## Assignment
Set down a true copy of the data, with all pictures left out.

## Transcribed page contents
== Segment start ==

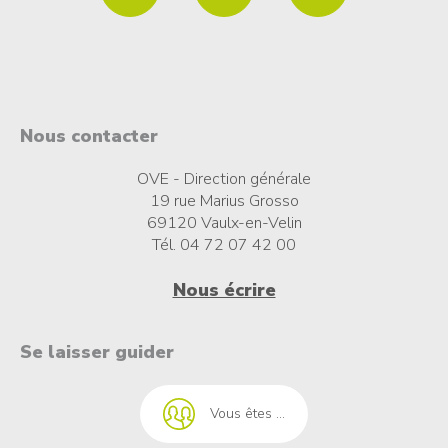
Nous contacter
OVE - Direction générale
19 rue Marius Grosso
69120 Vaulx-en-Velin
Tél. 04 72 07 42 00
Nous écrire
t à l'emploi
Se laisser guider
Vous êtes ...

== Segment end ==

## Solution to this problem
Nous contacter
OVE - Direction générale
19 rue Marius Grosso
69120 Vaulx-en-Velin
Tél. 04 72 07 42 00
Nous écrire
t à l'emploi
Se laisser guider
Vous êtes ...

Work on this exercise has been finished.